=== Begin Enclosure ===
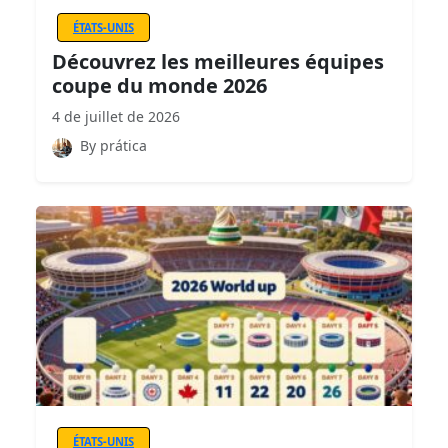
ÉTATS-UNIS
Découvrez les meilleures équipes
coupe du monde 2026
4 de juillet de 2026
By prática
ÉTATS-UNIS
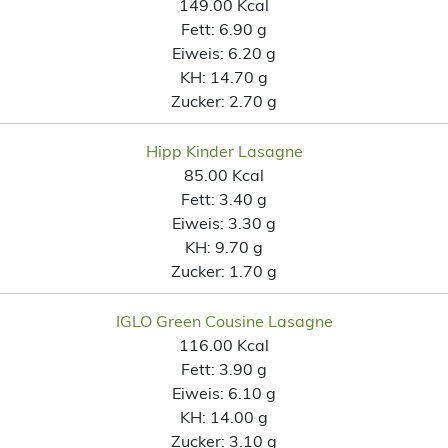
149.00 Kcal
Fett:
6.90 g
Eiweis:
6.20 g
KH:
14.70 g
Zucker:
2.70 g
Hipp Kinder Lasagne
85.00 Kcal
Fett:
3.40 g
Eiweis:
3.30 g
KH:
9.70 g
Zucker:
1.70 g
IGLO Green Cousine Lasagne
116.00 Kcal
Fett:
3.90 g
Eiweis:
6.10 g
KH:
14.00 g
Zucker:
3.10 g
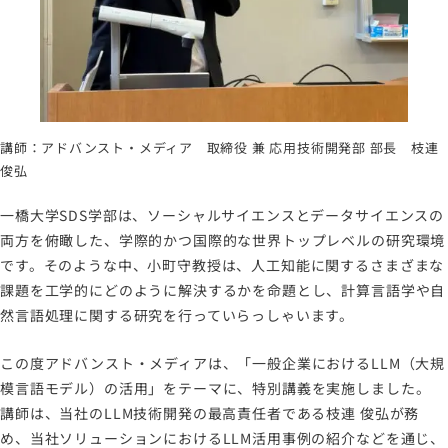
講師：アドバンスト・メディア 取締役 兼 応用技術開発部 部長 枝連
俊弘
一橋大学SDS学部は、ソーシャルサイエンスとデータサイエンスの
両方を俯瞰した、学際的かつ国際的な世界トップレベルの研究環境
です。そのような中、小町守教授は、人工知能に関するさまざまな
課題を工学的にどのように解決するかを命題とし、計算言語学や自
然言語処理に関する研究を行っていらっしゃいます。
この度アドバンスト・メディアは、「一般企業におけるLLM（大規
模言語モデル）の活用」をテーマに、特別講義を実施しました。
講師は、当社のLLM技術開発の最高責任者である枝連 俊弘が務
め、当社ソリューションにおけるLLM活用事例の紹介などを通じ、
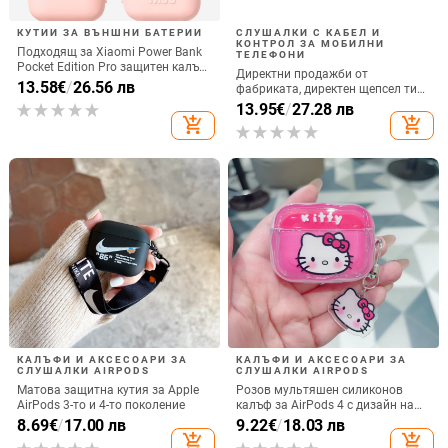
КУТИИ ЗА ВЪНШНИ БАТЕРИИ
СЛУШАЛКИ С КАБЕЛ И
КОНТРОЛ ЗА МОБИЛНИ
Подходящ за Xiaomi Power Bank
ТЕЛЕФОНИ
Pocket Edition Pro защитен калъф
Директни продажби от
33W силиконов 10000mA
13.58
€
/
26.56 лв
фабриката, директен щепсел тип
неплъзгащ се защитен калъф за
C, мобилен телефон, Douyin
13.95
€
/
27.28 лв
Power Bank
Internet Celebrity, електрически
add_shopping_cart
add_shopping_cart
микрофон, слушалки с C порт,
кабелна слушалка
КАЛЪФИ И АКСЕСОАРИ ЗА
КАЛЪФИ И АКСЕСОАРИ ЗА
СЛУШАЛКИ AIRPODS
СЛУШАЛКИ AIRPODS
Матова защитна кутия за Apple
Розов мультяшен силиконов
AirPods 3-то и 4-то поколение
калъф за AirPods 4 с дизайн на
котка
8.69
€
/
17.00 лв
9.22
€
/
18.03 лв
add_shopping_cart
add_shopping_cart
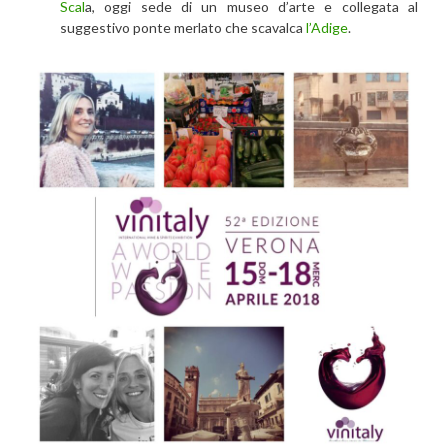
Scal
a, oggi sede di un museo d’arte e collegata al
suggestivo ponte merlato che scavalca
l’Adige
.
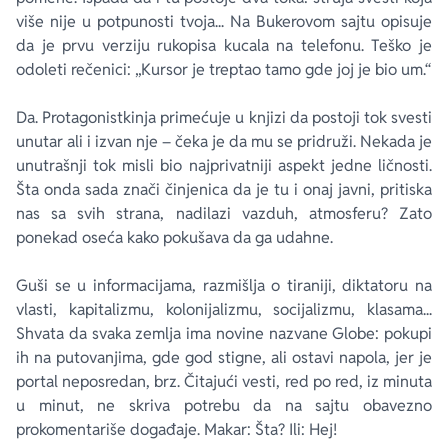
više nije u potpunosti tvoja... Na Bukerovom sajtu opisuje
da je prvu verziju rukopisa kucala na telefonu. Teško je
odoleti rečenici: „Kursor je treptao tamo gde joj je bio um.“
Da. Protagonistkinja primećuje u knjizi da postoji tok svesti
unutar ali i izvan nje – čeka je da mu se pridruži. Nekada je
unutrašnji tok misli bio najprivatniji aspekt jedne ličnosti.
Šta onda sada znači činjenica da je tu i onaj javni, pritiska
nas sa svih strana, nadilazi vazduh, atmosferu? Zato
ponekad oseća kako pokušava da ga udahne.
Guši se u informacijama, razmišlja o tiraniji, diktatoru na
vlasti, kapitalizmu, kolonijalizmu, socijalizmu, klasama...
Shvata da svaka zemlja ima novine nazvane
Globe
: pokupi
ih na putovanjima, gde god stigne, ali ostavi napola, jer je
portal neposredan, brz. Čitajući vesti, red po red, iz minuta
u minut, ne skriva potrebu da na sajtu obavezno
prokomentariše događaje. Makar: Šta? Ili: Hej!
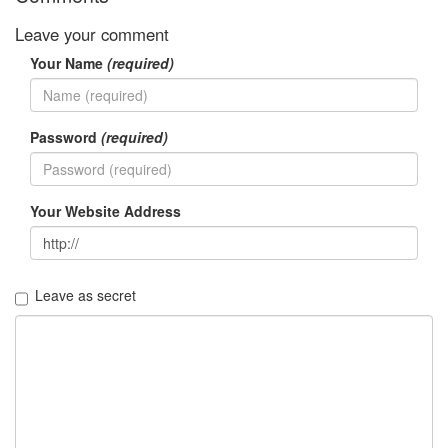
정
Leave your comment
균
Your Name
(required)
Daweikala
AA
1.5V
Password
(required)
Li-
ion
1280...
1
Your Website Address
by
김
정
균
Leave as secret
BASMAN
BLB-
AA1650
방
전
테
스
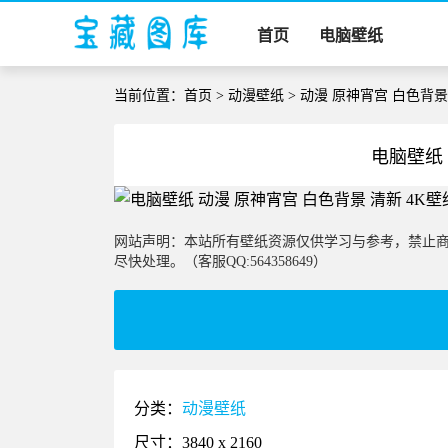
首页
电脑壁纸
当前位置：
首页
>
动漫壁纸
> 动漫 原神宵宫 白色背景
电脑壁纸 
网站声明：本站所有壁纸资源仅供学习与参考，禁止
尽快处理。（客服QQ:564358649）
分类：
动漫壁纸
尺寸：3840 x 2160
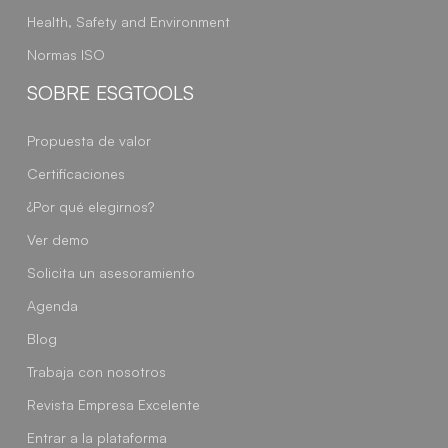
Health, Safety and Environment
Normas ISO
SOBRE ESGTOOLS
Propuesta de valor
Certificaciones
¿Por qué elegirnos?
Ver demo
Solicita un asesoramiento
Agenda
Blog
Trabaja con nosotros
Revista Empresa Excelente
Entrar a la plataforma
=== End Enclosure ===
What is expected: Scan the data above and report each line in which "силиконов" is present.

Answer to the exercise:
33W силиконов 10000mA
Розов мультяшен силиконов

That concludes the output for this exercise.